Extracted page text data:
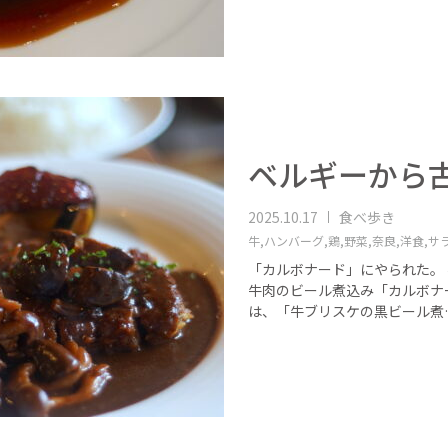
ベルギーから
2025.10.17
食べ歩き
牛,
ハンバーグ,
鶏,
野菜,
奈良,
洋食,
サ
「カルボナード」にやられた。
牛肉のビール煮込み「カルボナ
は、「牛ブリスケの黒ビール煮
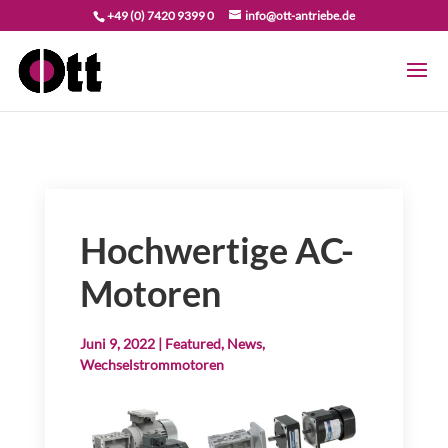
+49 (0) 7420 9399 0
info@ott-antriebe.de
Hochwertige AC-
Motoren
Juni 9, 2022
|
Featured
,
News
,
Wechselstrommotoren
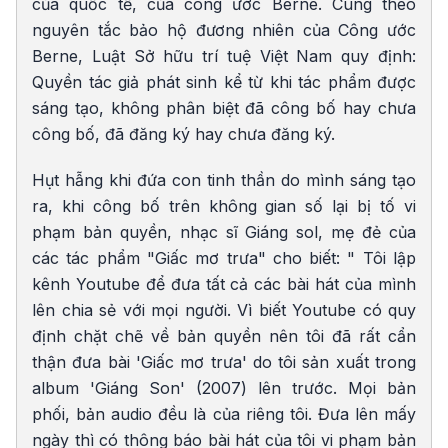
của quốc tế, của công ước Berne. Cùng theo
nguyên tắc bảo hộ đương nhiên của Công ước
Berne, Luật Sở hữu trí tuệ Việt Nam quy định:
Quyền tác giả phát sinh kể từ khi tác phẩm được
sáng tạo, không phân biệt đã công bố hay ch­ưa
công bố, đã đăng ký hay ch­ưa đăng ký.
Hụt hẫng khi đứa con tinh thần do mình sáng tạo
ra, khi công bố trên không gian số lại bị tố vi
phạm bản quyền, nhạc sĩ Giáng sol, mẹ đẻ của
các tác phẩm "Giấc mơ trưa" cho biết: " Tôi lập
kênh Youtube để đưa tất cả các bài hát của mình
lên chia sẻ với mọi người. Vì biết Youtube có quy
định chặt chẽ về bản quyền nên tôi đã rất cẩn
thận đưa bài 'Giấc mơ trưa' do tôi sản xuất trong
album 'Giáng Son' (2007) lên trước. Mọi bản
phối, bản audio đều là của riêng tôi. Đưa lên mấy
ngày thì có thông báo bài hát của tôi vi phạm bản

EXERCISE DETAILS =
All lines from the one containing "kênh Youtube để" through the final line of the records above are to be set down exactly, and no other line is to appear.

SOLUTION FOR THIS EXERCISE =
kênh Youtube để đưa tất cả các bài hát của mình
lên chia sẻ với mọi người. Vì biết Youtube có quy
định chặt chẽ về bản quyền nên tôi đã rất cẩn
thận đưa bài 'Giấc mơ trưa' do tôi sản xuất trong
album 'Giáng Son' (2007) lên trước. Mọi bản
phối, bản audio đều là của riêng tôi. Đưa lên mấy
ngày thì có thông báo bài hát của tôi vi phạm bản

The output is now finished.